Jean looked out into the thick blackness. The road was bordered with trees on either hand and, as far as he could see, appeared to lie between wide meadows. Presently the country became rougher; there was a succession of sharp rises and descents, and just as they were entering a village which he supposed to be Balay, two straggling rows of houses bordering the road, the dense cloud that had obscured the heavens burst in a deluge of rain. The men had received so many duckings within the past few days that they took this one without a murmur, bowing their heads and plodding patiently onward; but when they had left Balay behind them and were crossing a wide extent of level ground near Quatre-Champs a violent wind began to rise. Beyond Quatre-Champs, when they had fought their way upward to the wide plateau that extends in a dreary stretch of waste land as far as Noirval, the wind increased to a hurricane and the driving rain stung their faces. There it was that the order, proceeding from the head of the column and re-echoed down the line, brought the regiments one after another to a halt, and the entire 7th corps, thirty-odd thousand men, found itself once more reunited in the mud and rain of the gray dawn. What was the matter? Why were they halted there? An uneasy feeling was already beginning to pervade the ranks; it was asserted in some quarters that there had been a change of orders. The men had been brought to ordered arms and forbidden to leave the ranks or sit down. At times the wind swept over the elevated plateau with such violence that they had to press closely to one another to keep from being carried off their feet. The rain blinded them and trickled in ice-cold streams beneath their collars down their backs. And two hours passed, a period of waiting that seemed as if it would never end, for what purpose no one could say, in an agony of expectancy that chilled the hearts of all.

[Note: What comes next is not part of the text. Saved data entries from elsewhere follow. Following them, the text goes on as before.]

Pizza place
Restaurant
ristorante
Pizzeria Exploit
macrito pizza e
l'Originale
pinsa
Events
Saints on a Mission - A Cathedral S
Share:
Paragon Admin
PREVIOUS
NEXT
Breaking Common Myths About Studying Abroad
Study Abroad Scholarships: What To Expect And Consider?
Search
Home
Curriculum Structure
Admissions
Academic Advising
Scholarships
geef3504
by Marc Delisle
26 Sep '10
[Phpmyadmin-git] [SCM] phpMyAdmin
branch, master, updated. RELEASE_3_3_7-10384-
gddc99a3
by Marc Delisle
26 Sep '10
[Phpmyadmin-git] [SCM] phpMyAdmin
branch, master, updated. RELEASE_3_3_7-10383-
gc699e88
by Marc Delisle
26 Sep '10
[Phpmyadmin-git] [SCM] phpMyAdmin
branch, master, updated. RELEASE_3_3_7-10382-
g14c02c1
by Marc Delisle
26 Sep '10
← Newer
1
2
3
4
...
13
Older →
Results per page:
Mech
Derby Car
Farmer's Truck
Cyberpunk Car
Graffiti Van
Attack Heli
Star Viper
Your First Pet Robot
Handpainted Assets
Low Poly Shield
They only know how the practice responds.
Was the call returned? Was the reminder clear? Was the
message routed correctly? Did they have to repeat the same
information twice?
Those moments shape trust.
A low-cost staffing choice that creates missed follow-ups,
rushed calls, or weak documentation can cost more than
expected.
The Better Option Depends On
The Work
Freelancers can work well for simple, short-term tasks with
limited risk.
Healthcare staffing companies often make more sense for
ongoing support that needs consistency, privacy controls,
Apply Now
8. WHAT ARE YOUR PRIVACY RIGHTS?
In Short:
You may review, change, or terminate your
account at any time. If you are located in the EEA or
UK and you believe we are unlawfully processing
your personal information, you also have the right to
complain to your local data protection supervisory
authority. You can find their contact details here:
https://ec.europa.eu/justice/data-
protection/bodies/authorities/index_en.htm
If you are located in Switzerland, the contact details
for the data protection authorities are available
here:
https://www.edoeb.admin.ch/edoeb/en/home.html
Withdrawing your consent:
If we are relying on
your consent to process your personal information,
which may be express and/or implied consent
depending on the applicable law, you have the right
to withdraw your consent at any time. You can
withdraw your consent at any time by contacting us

As the daylight increased Jean made an attempt to discern where they were. Someone had shown him where the Chene road lay off to the northwest, passing over a hill beyond Quatre-Champs. Why had they turned to the right instead of to the left? Another object of interest to him was the general and his staff, who had established themselves at the Converserie, a farm on the edge of the plateau. There seemed to be a heated discussion going on; officers were going and coming and the conversation was carried on with much gesticulation. What could they be waiting for? nothing was coming that way. The plateau formed a sort of amphitheater, broad expanses of stubble that were commanded to the north and east by wooded heights; to the south were thick woods, while to the west an opening afforded a glimpse of the valley of the Aisne with the little white houses of Vouziers. Below the Converserie rose the slated steeple of Quatre-Champs church, looming dimly through the furious storm, which seemed as if it would sweep away bodily the few poor moss-grown cottages of the village. As Jean’s glance wandered down the ascending road he became conscious of a doctor’s gig coming up at a sharp trot along the stony road, that was now the bed of a rapid torrent.